As the next major step to align each of the three high schools schedules in the Issaquah School District, administrators encourage parents and students to become involved with the Liberty High School Schedule Committee that will be formed this month.

The parent and student application and a timeline of the project are available online now.

Applications are due to Kathy Schroeder in Liberty’s main office by May 18, and parents of Maywood Middle School and Liberty students are especially encouraged to apply.

The school will continue with the same eight-period schedule for the 2012-13 school year. Issaquah and Skyline high schools have a six-period daily schedule in place, while Liberty has eight.

ISD Superintendent Steve Rasmussen required action on the topic after a high school scheduling committee was formed last year to take on and rectify problems associated with the schedules.

In the scheduling committee’s final report, two main issues emerged: the need to increase student and teacher interaction time at Liberty and provide student access to more courses throughout the school year, especially at Issaquah and Skyline.

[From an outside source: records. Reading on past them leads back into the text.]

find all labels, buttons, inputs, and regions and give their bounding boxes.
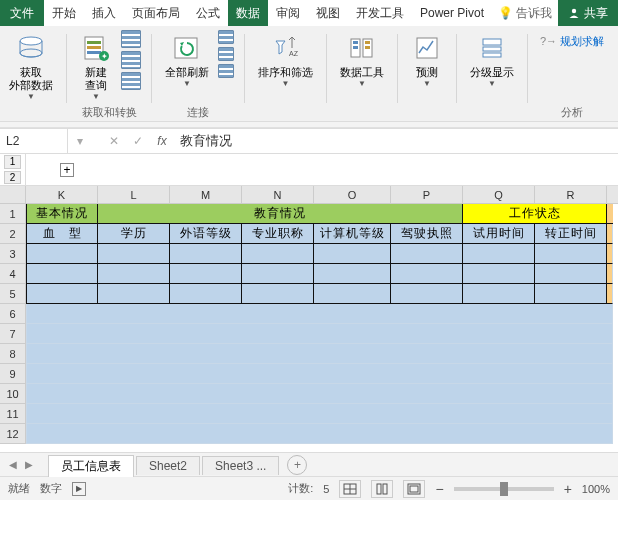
cell[interactable]	[170, 264, 242, 284]
file-tab[interactable]: 文件	[0, 0, 44, 26]
fx-icon[interactable]: fx	[150, 134, 174, 148]
tab-view[interactable]: 视图	[308, 0, 348, 26]
get-external-data-button[interactable]: 获取 外部数据 ▼	[6, 30, 56, 104]
sheet-nav-prev-icon[interactable]: ◀	[6, 459, 20, 470]
cell[interactable]	[26, 244, 98, 264]
row-header[interactable]: 2	[0, 224, 26, 244]
cell[interactable]	[98, 244, 170, 264]
cell[interactable]	[463, 264, 535, 284]
accept-formula-icon[interactable]: ✓	[126, 134, 150, 148]
show-queries-icon[interactable]	[121, 30, 141, 48]
name-box-dropdown-icon[interactable]: ▾	[68, 134, 92, 148]
cell[interactable]	[391, 244, 463, 264]
col-header[interactable]: P	[391, 186, 463, 204]
solver-link[interactable]: ?→ 规划求解	[538, 30, 606, 53]
row-header[interactable]: 4	[0, 264, 26, 284]
select-all-corner[interactable]	[0, 186, 26, 204]
cell[interactable]	[242, 244, 314, 264]
formula-input[interactable]	[174, 129, 618, 153]
cell[interactable]	[535, 284, 607, 304]
outline-expand-icon[interactable]: +	[60, 163, 74, 177]
sheet-tab[interactable]: Sheet3 ...	[202, 456, 279, 475]
row-header[interactable]: 7	[0, 324, 26, 344]
new-sheet-button[interactable]: +	[287, 455, 307, 475]
properties-icon[interactable]	[218, 47, 234, 61]
section-education[interactable]: 教育情况	[98, 204, 463, 224]
cell[interactable]	[242, 264, 314, 284]
forecast-button[interactable]: 预测 ▼	[408, 30, 446, 91]
macro-record-icon[interactable]: ▶	[72, 482, 86, 496]
cell[interactable]	[26, 424, 613, 444]
cell[interactable]	[242, 284, 314, 304]
cell[interactable]	[26, 384, 613, 404]
cell[interactable]	[26, 404, 613, 424]
tab-review[interactable]: 审阅	[268, 0, 308, 26]
cell-header[interactable]: 试用时间	[463, 224, 535, 244]
row-header[interactable]: 8	[0, 344, 26, 364]
section-work[interactable]: 工作状态	[463, 204, 607, 224]
cell[interactable]	[26, 324, 613, 344]
cell-header[interactable]: 驾驶执照	[391, 224, 463, 244]
cell[interactable]	[607, 224, 613, 244]
sheet-tab[interactable]: Sheet2	[136, 456, 200, 475]
worksheet-grid[interactable]: K L M N O P Q R 1 基本情况 教育情况 工作状态 2 血 型 学…	[0, 186, 618, 444]
sheet-nav-next-icon[interactable]: ▶	[22, 459, 36, 470]
view-page-layout-icon[interactable]	[371, 480, 393, 498]
from-table-icon[interactable]	[121, 51, 141, 69]
cell-header[interactable]: 外语等级	[170, 224, 242, 244]
edit-links-icon[interactable]	[218, 64, 234, 78]
share-button[interactable]: 共享	[558, 0, 618, 26]
col-header[interactable]: R	[535, 186, 607, 204]
tab-developer[interactable]: 开发工具	[348, 0, 412, 26]
cell[interactable]	[535, 264, 607, 284]
cell[interactable]	[607, 284, 613, 304]
col-header[interactable]: M	[170, 186, 242, 204]
cell[interactable]	[314, 264, 391, 284]
cell[interactable]	[26, 364, 613, 384]
cell[interactable]	[26, 344, 613, 364]
connections-icon[interactable]	[218, 30, 234, 44]
sheet-tab-active[interactable]: 员工信息表	[48, 455, 134, 477]
outline-level-1[interactable]: 1	[4, 155, 21, 169]
cell[interactable]	[391, 284, 463, 304]
cell[interactable]	[98, 264, 170, 284]
refresh-all-button[interactable]: 全部刷新 ▼	[162, 30, 212, 91]
tell-me[interactable]: 💡 告诉我	[492, 0, 558, 26]
cell[interactable]	[98, 284, 170, 304]
zoom-level[interactable]: 100%	[582, 483, 610, 495]
cell-header[interactable]: 学历	[98, 224, 170, 244]
tab-data[interactable]: 数据	[228, 0, 268, 26]
col-header[interactable]: L	[98, 186, 170, 204]
row-header[interactable]: 11	[0, 404, 26, 424]
row-header[interactable]: 6	[0, 304, 26, 324]
tab-insert[interactable]: 插入	[84, 0, 124, 26]
row-header[interactable]: 1	[0, 204, 26, 224]
data-tools-button[interactable]: 数据工具 ▼	[337, 30, 387, 91]
row-header[interactable]: 5	[0, 284, 26, 304]
cell-header[interactable]: 转正时间	[535, 224, 607, 244]
new-query-button[interactable]: ✦ 新建 查询 ▼	[77, 30, 115, 104]
zoom-in-button[interactable]: +	[564, 481, 572, 497]
cell[interactable]	[26, 304, 613, 324]
cell[interactable]	[26, 284, 98, 304]
col-header[interactable]: Q	[463, 186, 535, 204]
cell[interactable]	[170, 244, 242, 264]
view-normal-icon[interactable]	[339, 480, 361, 498]
cell[interactable]	[314, 284, 391, 304]
cell[interactable]	[26, 264, 98, 284]
col-header[interactable]: O	[314, 186, 391, 204]
cell[interactable]	[607, 244, 613, 264]
cell[interactable]	[314, 244, 391, 264]
zoom-out-button[interactable]: −	[435, 481, 443, 497]
outline-button[interactable]: 分级显示 ▼	[467, 30, 517, 91]
section-basic[interactable]: 基本情况	[26, 204, 98, 224]
tab-powerpivot[interactable]: Power Pivot	[412, 0, 492, 26]
col-header[interactable]: K	[26, 186, 98, 204]
row-header[interactable]: 10	[0, 384, 26, 404]
sort-filter-button[interactable]: AZ 排序和筛选 ▼	[255, 30, 316, 91]
cell-header[interactable]: 血 型	[26, 224, 98, 244]
cell[interactable]	[607, 264, 613, 284]
cell[interactable]	[170, 284, 242, 304]
tab-layout[interactable]: 页面布局	[124, 0, 188, 26]
cancel-formula-icon[interactable]: ✕	[102, 134, 126, 148]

Because of Liberty’s eight?period block schedule, it is approximately 24 hours under the requirement and approximately 36 hours below Issaquah and Skyline High Schools, which have six period schedules, Rasmussen wrote in a statement to students, staff and parents in January.

Rasmussen outlined the beginning of the 2013-14 school year as the final date for implementation on a new schedule. The Liberty schedule committee will meet between September and November and submit a new schedule proposal to Rasmussen on Nov. 7.

“The goal of a common schedule is important because it will allow sharing of resources, an improved educational experience, standardized professional development and comparable expectations around pacing and instruction, and potential for increased opportunities for all students to access courses and programs that do not exist in a student’s home school,” he stated.